Estaba colocando bastones navideños en el arbolito cuando una de sus compañeras entró a la sala de descanso. 

—No tardaré en verlo. Lo atenderé en un rato —respondió.

—Debes ponerte guantes y tapabocas.

—¿Por qué?

—No lo sé, el consejo no dijo nada al respecto, pero no dejaron de lavarse las manos constantemente después de dejarlo en la habitación. No me pagan lo suficiente y mucho menos nos financian el seguro médico. 

Se puso de pie para dirigirse a la cocina a por los guantes y el tapabocas. Le concedió la razón a su compañera. El único motivo por el que trabajaba allí, era para poder pagar su carrera. Además, solamente tenía que encargarse de la limpieza y cuidar de los pacientes. No lo consideraba un trabajo pesado porque disfrutaba atendiéndolos. Más aún en vísperas de navidad. 

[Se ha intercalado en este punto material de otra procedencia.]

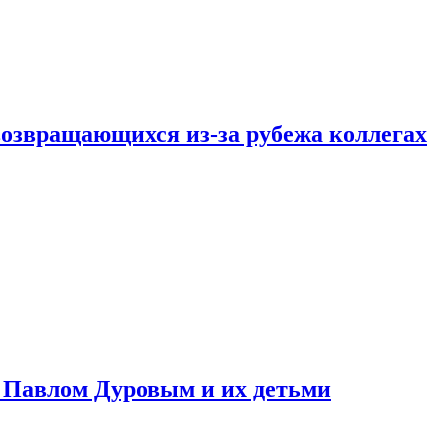
возвращающихся из-за рубежа коллегах
с Павлом Дуровым и их детьми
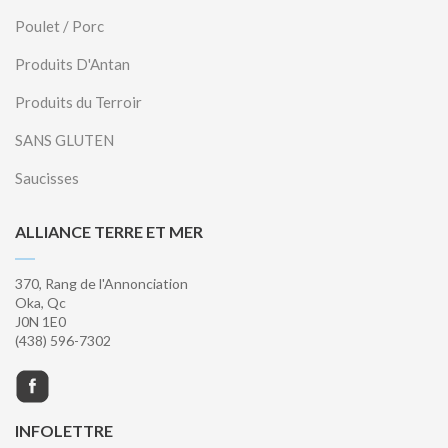
Poulet / Porc
Produits D'Antan
Produits du Terroir
SANS GLUTEN
Saucisses
ALLIANCE TERRE ET MER
370, Rang de l'Annonciation
Oka, Qc
J0N 1E0
(438) 596-7302
INFOLETTRE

A pesar de todo eso, un paciente infectado de quién sabe qué, no solo era un riesgo, también era una enorme responsabilidad para quien ni siquiera sabía inyectar. 

—Esta es su comida. 

Después de cubrirse por completo, se dirigió al cuarto, algo temerosa. Abrió la puerta, encontrándose con una imagen que nunca antes había visto en su vida. 

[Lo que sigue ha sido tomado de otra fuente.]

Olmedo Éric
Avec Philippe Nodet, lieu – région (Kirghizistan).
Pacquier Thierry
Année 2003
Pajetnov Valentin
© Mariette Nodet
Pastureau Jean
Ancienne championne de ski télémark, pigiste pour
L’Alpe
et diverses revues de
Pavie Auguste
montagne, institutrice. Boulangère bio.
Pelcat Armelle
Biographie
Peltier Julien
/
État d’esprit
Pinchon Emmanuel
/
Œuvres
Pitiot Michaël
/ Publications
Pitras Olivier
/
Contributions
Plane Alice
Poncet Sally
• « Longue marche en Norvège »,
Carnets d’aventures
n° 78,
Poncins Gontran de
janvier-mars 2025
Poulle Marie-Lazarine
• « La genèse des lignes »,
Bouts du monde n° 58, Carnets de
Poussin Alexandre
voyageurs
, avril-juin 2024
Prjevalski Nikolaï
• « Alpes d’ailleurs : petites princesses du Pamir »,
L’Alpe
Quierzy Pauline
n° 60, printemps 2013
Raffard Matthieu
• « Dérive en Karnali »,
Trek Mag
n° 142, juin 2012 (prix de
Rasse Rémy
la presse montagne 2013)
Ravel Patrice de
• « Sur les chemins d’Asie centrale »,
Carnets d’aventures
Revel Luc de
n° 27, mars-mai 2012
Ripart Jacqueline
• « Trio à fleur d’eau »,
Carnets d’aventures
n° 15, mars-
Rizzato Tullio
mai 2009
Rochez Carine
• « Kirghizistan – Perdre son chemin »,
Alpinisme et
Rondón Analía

El muchacho estaba en una silla de ruedas. La maraña de cabello ocultaba su rostro esquelético y su piel estaba, literalmente, pegada a sus huesos. Lucero presionó el plato de comida, conmocionada.

—El encargado ha dicho que es solo por hoy. Mañana lo llevarán a otro albergue —comentó su compañera. 

 Buscó una silla y la puso frente a él para darle de comer. El joven, como un animal salvaje, le arrebató la cuchara con la mano izquierda y comenzó a comer desesperado. Lucero no le dijo nada. Con un estado de desnutrición así, no tenía corazón para decirle que comiera con calma.

Después de la comida se encargaron de bañarlo.  Era tan delgado que temía fracturarle alguna extremidad. 

Lucero salió de aquella habitación con el corazón chiquito. Siempre había compartido con su familia durante los días antes de navidad. Fue un duro golpe de realidad ver a un muchacho tan joven, sin familia y en un lugar donde no había nadie a quien le importara. 

Al llegar a la cocina, una de sus compañeras le tendió un sobre amarillo.

—Es el informe médico del nuevo paciente. Quizá te gustaría leerlo.

Lo primero que leyó fue su nombre.

Caín Makai.

 Tenía antecedentes de drogas, vivió en la calle antes de llegar ahí y tenía VIH.

—VIH —comentó Nancy, la compañera con la que lo había bañado—. Gracias a Dios se marcha mañana. ¡Podríamos morir de no ser precavidas!